I am thrilled with all the new enhancements in Ableton Live 8. Two other NAMM 2009 announcements having me scratching my head a bit though. Max for Live and Motu Volta are two new products that have a large buzz around them in the blogo-twittersphere. Max for Live is an extended version of Ableton that will allow you to create your own instruments and effects. It uses a flow diagram, object and element metaphor as it’s interface. Motu Volta is software that turns MOTU and RME audio interfaces into highly editable CV (control voltage) interface.
The question I keep asking myself is, “Will these new tools help me make better songs?”. Since I already own Ableton Live, a Motu interface and several vintage analog synths with CV there is no doubt my curiosity will lead me to my credit card.
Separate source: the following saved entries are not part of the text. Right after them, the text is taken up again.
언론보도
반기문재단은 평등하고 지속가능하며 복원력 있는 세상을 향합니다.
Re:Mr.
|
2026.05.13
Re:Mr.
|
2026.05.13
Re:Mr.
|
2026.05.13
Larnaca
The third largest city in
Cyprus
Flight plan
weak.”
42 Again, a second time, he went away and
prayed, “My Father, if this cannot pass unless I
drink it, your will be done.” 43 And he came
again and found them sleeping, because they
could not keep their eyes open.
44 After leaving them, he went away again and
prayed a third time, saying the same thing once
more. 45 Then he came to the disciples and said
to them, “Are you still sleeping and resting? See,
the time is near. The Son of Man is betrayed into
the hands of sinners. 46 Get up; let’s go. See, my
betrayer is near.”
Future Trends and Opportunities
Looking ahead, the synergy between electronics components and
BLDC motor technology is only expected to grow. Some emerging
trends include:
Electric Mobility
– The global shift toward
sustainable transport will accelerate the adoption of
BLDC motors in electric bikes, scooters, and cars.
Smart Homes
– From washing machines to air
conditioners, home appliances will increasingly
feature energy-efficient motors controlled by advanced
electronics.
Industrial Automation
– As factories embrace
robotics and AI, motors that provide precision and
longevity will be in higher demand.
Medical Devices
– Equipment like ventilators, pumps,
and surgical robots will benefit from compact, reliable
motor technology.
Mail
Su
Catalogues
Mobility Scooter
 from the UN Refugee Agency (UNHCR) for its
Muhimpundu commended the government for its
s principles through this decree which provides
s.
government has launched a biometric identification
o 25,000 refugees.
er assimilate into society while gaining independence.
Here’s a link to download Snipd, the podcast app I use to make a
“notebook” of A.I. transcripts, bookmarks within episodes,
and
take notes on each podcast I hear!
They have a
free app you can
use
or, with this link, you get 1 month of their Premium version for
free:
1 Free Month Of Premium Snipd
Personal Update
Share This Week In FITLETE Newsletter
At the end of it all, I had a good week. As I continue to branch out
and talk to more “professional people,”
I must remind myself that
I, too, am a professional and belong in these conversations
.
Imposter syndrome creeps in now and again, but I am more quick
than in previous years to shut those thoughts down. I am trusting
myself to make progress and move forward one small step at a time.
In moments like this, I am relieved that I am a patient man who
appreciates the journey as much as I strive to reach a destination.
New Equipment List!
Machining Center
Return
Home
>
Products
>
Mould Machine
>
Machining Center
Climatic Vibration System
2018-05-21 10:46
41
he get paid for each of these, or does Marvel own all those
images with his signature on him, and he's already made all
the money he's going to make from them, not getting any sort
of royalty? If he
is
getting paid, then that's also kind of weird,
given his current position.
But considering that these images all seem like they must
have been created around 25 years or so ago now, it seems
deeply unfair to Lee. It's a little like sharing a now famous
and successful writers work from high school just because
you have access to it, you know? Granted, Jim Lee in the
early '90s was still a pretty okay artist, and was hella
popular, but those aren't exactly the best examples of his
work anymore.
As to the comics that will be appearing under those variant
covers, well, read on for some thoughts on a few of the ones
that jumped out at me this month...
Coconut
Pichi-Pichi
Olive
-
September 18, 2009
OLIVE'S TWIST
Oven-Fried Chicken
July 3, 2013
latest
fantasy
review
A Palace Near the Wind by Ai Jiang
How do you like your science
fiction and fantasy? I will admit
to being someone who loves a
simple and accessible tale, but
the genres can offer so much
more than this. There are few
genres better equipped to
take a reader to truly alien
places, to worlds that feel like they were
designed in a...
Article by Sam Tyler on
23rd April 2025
What excites me about Max for Live more than programming my own devices will be the devices other people come up with. I own a Kenton Pro-2000 CV to MIDI interface but because digital audio recording is so easy these day I rarely use it. I just record my old synths as audio and manipulate them after the fact. As much as Volta intrigues me I fear it may put an unnecessary software layer between my hands and hardware knobs.
I know Max and Volta are completely different beasts but I think you get my point here right? I guess there is a time for right brain knob twisting and song writing and a time for left brain analytical sound design.